Thanks. I already tried the Printer Trick from the website and the isolated element from my chrome Browser, but it didn't work like it usually does. Didn't know if it was because I had no Printers Assigned to my laptop causing it to crash, or the PDF browser itself was bugged or something as the action of saving the file was incapable of being completed so far. So at least Someone was able to get the PDF file through the print option to fully load. Thanks.

teckk · 12-09-2018, 02:07 PM

You could also use a little python, with something that will run
the scripts on the page, then print it to .pdf.

This Example uses a web browsers engine, so it should be ok to post
it here, since it uses a web browser to print, the same as if you
loaded the page into a web browser and printed it.

Python3, PyQt5, QtWebEngine

Code:

#! /usr/bin/env python

import sys
from PyQt5.QtCore import QUrl, pyqtSignal
from PyQt5.QtWidgets import QApplication
from PyQt5.QtWebEngineWidgets import QWebEngineView, QWebEngineProfile

agent = ('Mozilla/5.0 (Windows NT 10.0; WOW64; rv:62.0)'
            ' Gecko/20100101 Firefox/62.0')

class PdfPrint():
    def __init__(self, url, out_file):
        super(PdfPrint, self).__init__()
        
        self.agent = QWebEngineProfile()
        self.agent.defaultProfile().setHttpUserAgent(agent)
            
        def print_pdf():
            self.printer.show()
            self.printer.page().printToPdf(out_file)

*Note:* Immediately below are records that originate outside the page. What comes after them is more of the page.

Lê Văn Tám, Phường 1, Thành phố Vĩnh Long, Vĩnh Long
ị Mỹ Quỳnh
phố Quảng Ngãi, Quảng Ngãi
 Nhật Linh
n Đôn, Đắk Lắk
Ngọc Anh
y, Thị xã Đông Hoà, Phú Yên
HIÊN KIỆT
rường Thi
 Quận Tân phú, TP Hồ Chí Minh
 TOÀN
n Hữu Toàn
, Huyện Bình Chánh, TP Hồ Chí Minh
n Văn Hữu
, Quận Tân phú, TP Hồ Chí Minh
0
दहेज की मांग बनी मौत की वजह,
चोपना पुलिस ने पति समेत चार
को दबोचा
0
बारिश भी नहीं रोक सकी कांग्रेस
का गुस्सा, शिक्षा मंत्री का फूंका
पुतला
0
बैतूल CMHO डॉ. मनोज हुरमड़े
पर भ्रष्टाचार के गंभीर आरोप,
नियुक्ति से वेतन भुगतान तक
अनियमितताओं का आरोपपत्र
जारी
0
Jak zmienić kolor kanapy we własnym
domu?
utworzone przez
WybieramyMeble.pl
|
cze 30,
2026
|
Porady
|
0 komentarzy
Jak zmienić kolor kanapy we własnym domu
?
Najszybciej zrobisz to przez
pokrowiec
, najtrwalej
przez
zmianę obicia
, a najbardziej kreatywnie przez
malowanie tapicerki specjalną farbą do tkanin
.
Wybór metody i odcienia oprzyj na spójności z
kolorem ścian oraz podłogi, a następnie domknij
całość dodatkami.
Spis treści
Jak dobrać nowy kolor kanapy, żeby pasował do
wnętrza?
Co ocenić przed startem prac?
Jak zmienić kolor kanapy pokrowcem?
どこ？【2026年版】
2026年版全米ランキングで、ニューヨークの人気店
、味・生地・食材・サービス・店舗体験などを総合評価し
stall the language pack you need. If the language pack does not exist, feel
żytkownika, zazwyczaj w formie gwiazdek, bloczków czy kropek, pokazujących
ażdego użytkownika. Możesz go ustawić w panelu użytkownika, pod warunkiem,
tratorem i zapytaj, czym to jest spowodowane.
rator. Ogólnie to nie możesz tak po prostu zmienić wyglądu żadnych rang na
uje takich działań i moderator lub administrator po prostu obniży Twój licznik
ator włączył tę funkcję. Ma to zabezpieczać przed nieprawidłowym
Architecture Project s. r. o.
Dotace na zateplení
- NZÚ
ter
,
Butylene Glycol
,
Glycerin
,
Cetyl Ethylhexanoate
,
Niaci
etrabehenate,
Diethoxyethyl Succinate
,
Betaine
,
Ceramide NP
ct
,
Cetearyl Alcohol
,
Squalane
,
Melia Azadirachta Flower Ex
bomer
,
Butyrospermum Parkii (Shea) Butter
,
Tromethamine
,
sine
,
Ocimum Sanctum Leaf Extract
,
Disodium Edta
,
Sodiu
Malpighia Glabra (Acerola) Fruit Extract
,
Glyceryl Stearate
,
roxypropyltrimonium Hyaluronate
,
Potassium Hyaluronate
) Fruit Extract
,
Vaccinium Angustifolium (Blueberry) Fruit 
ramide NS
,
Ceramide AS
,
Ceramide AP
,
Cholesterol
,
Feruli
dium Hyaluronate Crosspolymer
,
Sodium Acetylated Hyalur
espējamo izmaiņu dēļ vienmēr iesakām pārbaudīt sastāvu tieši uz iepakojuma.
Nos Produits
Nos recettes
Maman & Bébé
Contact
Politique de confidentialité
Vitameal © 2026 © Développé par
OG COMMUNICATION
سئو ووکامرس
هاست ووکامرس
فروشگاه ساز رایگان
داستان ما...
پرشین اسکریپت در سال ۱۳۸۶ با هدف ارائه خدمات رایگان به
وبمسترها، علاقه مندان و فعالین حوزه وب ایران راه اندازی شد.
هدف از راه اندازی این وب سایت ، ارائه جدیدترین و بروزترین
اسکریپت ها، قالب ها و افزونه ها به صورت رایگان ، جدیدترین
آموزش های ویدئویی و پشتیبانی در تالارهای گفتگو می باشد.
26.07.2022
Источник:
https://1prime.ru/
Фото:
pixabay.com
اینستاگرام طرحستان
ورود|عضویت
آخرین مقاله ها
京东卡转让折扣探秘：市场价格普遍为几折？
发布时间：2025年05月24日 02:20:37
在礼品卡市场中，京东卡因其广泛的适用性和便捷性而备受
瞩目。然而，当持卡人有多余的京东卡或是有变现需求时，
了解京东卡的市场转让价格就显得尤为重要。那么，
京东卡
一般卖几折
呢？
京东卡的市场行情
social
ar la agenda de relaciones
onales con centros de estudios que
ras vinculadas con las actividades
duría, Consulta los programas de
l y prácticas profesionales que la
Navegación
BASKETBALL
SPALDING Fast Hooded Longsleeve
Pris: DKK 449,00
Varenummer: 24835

        self.printer = QWebEngineView()
        self.printer.load(QUrl(url))
        self.printer.loadFinished.connect(print_pdf)

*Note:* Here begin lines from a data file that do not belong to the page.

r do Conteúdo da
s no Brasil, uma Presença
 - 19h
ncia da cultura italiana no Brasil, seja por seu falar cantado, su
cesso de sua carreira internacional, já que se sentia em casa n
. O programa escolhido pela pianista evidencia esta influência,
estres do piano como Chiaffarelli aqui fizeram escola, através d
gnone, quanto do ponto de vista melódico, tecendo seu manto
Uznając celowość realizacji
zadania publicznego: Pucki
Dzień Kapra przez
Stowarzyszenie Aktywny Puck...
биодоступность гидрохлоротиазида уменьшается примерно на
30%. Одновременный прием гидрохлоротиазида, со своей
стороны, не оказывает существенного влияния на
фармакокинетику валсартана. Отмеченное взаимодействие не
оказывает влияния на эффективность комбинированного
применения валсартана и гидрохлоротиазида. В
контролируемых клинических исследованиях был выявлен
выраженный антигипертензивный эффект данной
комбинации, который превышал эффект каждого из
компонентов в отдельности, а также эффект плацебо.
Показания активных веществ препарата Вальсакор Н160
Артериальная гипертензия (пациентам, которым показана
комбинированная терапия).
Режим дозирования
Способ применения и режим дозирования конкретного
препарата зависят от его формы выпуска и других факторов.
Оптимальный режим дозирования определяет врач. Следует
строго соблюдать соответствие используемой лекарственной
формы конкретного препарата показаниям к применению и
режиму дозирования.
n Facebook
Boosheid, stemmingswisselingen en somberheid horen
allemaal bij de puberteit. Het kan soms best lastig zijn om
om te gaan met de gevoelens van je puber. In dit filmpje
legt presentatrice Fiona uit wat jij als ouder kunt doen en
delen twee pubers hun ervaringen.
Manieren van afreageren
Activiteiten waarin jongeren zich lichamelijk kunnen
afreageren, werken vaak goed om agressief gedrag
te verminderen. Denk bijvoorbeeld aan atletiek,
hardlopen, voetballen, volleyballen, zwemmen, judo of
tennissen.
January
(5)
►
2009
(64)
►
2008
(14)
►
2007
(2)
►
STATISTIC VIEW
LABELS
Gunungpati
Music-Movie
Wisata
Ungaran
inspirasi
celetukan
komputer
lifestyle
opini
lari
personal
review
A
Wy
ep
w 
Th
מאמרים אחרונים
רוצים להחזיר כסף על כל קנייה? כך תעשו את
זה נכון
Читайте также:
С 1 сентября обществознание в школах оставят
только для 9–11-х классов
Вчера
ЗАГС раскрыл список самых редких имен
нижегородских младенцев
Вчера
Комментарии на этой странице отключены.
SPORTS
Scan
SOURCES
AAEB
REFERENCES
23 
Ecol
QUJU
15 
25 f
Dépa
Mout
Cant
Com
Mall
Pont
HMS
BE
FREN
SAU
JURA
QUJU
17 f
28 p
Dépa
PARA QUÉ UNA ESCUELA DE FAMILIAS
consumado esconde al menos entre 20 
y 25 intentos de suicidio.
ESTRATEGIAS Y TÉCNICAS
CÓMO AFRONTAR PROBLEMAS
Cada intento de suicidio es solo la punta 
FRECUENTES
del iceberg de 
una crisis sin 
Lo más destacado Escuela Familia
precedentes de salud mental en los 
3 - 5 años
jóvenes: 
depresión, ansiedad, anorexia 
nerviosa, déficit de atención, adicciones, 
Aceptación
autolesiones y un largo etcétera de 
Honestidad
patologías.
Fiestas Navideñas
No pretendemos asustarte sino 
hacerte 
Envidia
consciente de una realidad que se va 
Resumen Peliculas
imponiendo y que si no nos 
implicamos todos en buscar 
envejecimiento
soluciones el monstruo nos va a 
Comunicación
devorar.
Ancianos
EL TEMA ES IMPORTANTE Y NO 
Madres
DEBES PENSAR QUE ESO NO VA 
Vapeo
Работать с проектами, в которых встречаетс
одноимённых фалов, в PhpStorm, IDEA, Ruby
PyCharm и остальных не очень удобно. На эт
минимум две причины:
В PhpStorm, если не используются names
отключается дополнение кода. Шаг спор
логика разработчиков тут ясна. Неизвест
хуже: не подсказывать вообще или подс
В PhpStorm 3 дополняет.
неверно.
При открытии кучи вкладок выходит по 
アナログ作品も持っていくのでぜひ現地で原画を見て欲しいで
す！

if __name__ == '__main__':
    app = QApplication([])
    
    url = ('https://hobbydocbox.com/docview/78/78187251'
            '/#file=/storage/78/78187251/78187251.pdf')
            
    out_file = "MyFile.pdf"
      
    PdfPrint(url, out_file)
    sys.exit(app.exec_())

I was able to get it with that.(little screen cap)

Code:

curl https://ptpb.pw/H67f -o MyFile.jpg

The pages for that .pdf are delivered in blobs if that helps you.
You'll need to scroll down slowly to get them all in cache before
you try and print it.

Otherwise you are going to have to deal with blobs. I can list
them, but what are you going to do with them? Way easier
to print them after a browser has rendered them.
https://hobbydocbox.com/6ef349df-c39...b-7ea050939620
https://hobbydocbox.com/037f89b8-f55...2-ed93025169ab
https://hobbydocbox.com/739016b6-65d...f-a3a2bd1120f7
etc.

And as last resort, you could take a screenshot of every page
with scrot or imagemagic
Focused window
scrot -u
import -screen out.png

I can print a .pdf of that url/pdf here multiple ways. With webengine and Palemoon. It's a huge thing made of image files. Good luck.